DIRECTIONS FOR THIS TASK
Reproduce, exactly and in full, only the lines below from the one containing "8.2本项目投标保证金递交形式：银行转账或者电子保" through the one containing "内退还（合同签订后一个工作日内提交备案，逾期未进行合".

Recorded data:
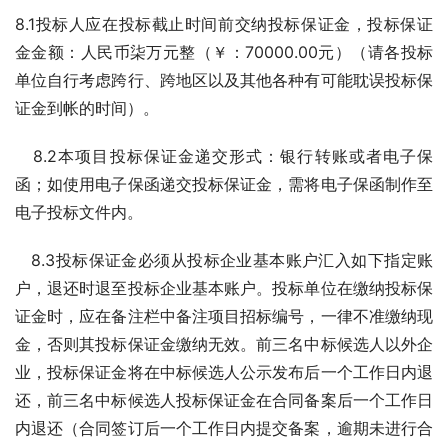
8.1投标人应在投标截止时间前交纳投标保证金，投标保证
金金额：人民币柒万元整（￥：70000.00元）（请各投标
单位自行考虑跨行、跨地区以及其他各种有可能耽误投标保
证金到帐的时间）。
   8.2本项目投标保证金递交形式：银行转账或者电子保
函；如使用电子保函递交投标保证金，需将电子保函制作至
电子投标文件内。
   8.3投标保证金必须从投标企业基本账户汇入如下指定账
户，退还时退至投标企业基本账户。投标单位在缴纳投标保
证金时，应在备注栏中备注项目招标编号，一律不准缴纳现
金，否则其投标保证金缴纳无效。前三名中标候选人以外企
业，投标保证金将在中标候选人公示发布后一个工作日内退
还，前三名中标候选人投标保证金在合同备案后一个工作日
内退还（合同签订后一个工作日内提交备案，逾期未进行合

---

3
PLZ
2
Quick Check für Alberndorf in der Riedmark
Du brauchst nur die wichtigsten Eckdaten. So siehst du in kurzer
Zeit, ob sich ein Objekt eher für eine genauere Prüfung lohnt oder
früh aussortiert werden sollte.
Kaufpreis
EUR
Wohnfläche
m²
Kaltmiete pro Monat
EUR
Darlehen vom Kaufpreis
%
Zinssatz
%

EXERCISE SOLUTION
   8.2本项目投标保证金递交形式：银行转账或者电子保
函；如使用电子保函递交投标保证金，需将电子保函制作至
电子投标文件内。
   8.3投标保证金必须从投标企业基本账户汇入如下指定账
户，退还时退至投标企业基本账户。投标单位在缴纳投标保
证金时，应在备注栏中备注项目招标编号，一律不准缴纳现
金，否则其投标保证金缴纳无效。前三名中标候选人以外企
业，投标保证金将在中标候选人公示发布后一个工作日内退
还，前三名中标候选人投标保证金在合同备案后一个工作日
内退还（合同签订后一个工作日内提交备案，逾期未进行合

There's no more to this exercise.